## Principal Component Analysis

The basic idea behind Principal Component Analysis(PCA), is to reduce the features of data in such a way that we still have the highest amount of information from the original features. Mathematically, it is eigendecomposition of covariance matrix of the data.

When not to use PCA:

1. If the variance of data features is very less.
2. If the features have huge outliers in the data(affects variance)


Questions:

1. Why do we find eigen vectors of mean zeroed covariance matrix?

   Because we are not changing the data, the covariance remains the same but we look at the data with new orthogonal dimensions(eigen vectors of symmetric matrices are real and othrogonal).We choose these dimensions using the eigen values(which show variance of data when projected) of the eigen vectors
   
2. How do the eigen values of these eigen vectors show variance of the projection of original matrix along these vectors?

    Ans: https://math.stackexchange.com/questions/2147211/why-are-the-eigenvalues-of-a-covariance-matrix-equal-to-the-variance-of-its-eige

Note: the below implementation uses the covariance method and involves calculating covariance matrix which is not cost effective for bigger data. 

#### Algorithm:

Lets say we have the input data as $X \in R^{n\times p}$, where $n$ are the total observations, $p$ is the number of original features. We want to reduce the dimension from $p$ to $l$ such that $l<p$ and get the final matrix $W \in R^{n\times l}$

In [1]:
import torch

##### 1. Shit the data to zero mean

We find column wise mean for each feature $\mu \in R^{p \times 1}$. We get $B$ from $X$ such that $B = X - h\mu^{T}$, where, $h \in R^{n \times 1}$

##### Scaling:
Depending on your problem, you should choose to scale the values using the standard derivation or not. Why choose scaling, to have your data points be independent of the units of their measurement. When to avoid scaling, when the variation of a feature is itself important for analysis.

In [2]:
def columnwise_mean(x):
    assert len(x.shape)==2
    
    return x.mean(dim=0)

In [3]:
def shift_mean(x, mean, scale = True):
    if scale:
        return x - mean    
    else:
        return (x - mean)/(x.std(dim=0)+1e-10)
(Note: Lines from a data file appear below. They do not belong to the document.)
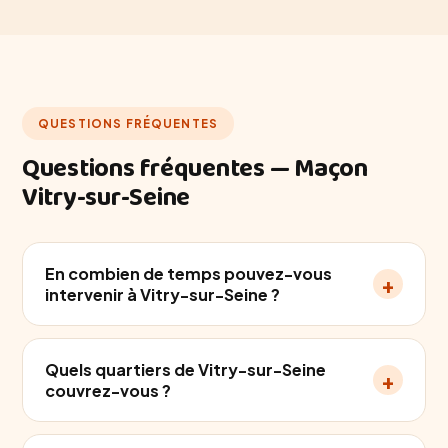
QUESTIONS FRÉQUENTES
Questions fréquentes — Maçon
Vitry-sur-Seine
En combien de temps pouvez-vous
+
intervenir à Vitry-sur-Seine ?
Quels quartiers de Vitry-sur-Seine
+
couvrez-vous ?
##### 2. Find Covariance matrix:
We find the covariance matrix,$C \in R^{p \times p}$ of the mean shifted matrix $B$.
\begin{equation*} C = \frac{1}{n-1}B*B\end{equation*}
where $*$ is a conjugate transpose about which I have no idea but when all the numbers in $B$ are real the operation is simply a transpose. So, for most of our cases,
\begin{equation*} C = \frac{1}{n-1}B^{T}B\end{equation*}

In [4]:
def get_covariance_matrix(x):
    n = x.shape[0]
    assert n>=1
    
    return x.T.mm(x)/(n-1)

##### 3. Get eigen vectors and eigen values:

We get corresponding eigen vectors $V$ and eigen values $D$ from $C$. Since we did $B^{T}B$, the resultant matrix $C$ was symmetric so the eigen values should be real and the eigen vectors orthogonal

In [5]:
def eigen_vectors_and_values(x):
    e,v = torch.symeig(x, eigenvectors=True)
    
    # the above eigen values are in descending order and we prefer them in descending order
    sorted_e, indices = torch.sort(e,dim=0,descending=True)
    sorted_v = v.index_select(dim=0,index=indices)
    
    return sorted_e,sorted_v

##### 4. Select a subset of eigen vectors using a data ratio:

Its time to reduce the dimensions, given a user defined ratio default 90%, we select filters that contain as much information as the ratio from the original data. The cumulative energy content g for the jth eigenvector is the sum of the energy content across all of the eigenvalues from 1 through j after sorting them in descending order.

In [6]:
def get_number_of_features(eigen_values,ratio=0.9):
    sums = []
    a = 0
    for i in eigen_values:
        a += i.item()
        if a <0 :
            print("recieved a non-negative eigen value, setting it as 0")
            a = 0
        sums.append(a)
    
    # shortlist number of features using ratio
    g_p = sums[-1]
    l = len(sums) - 1
    while(True):
        l -= 1
        if (float(sums[l])/g_p)<ratio and l>=0:
            break
    l += 2 # because l here refers to index values so final features should be index values + 1 and another +1 because
    # the last l value failed
    
    return l  

def transform_data(x,eigen_vectors,features):
    return x.mm(eigen_vectors[:features].T)

### Applying PCA on MNIST

In [7]:
# Loading data
import gzip,os,pickle,math

def get_data(file_path, file_name):
    with gzip.open(os.path.join(file_path, file_name), 'rb') as f:
        ((x_train, y_train), (x_valid, y_valid), _) = pickle.load(f, encoding='latin-1')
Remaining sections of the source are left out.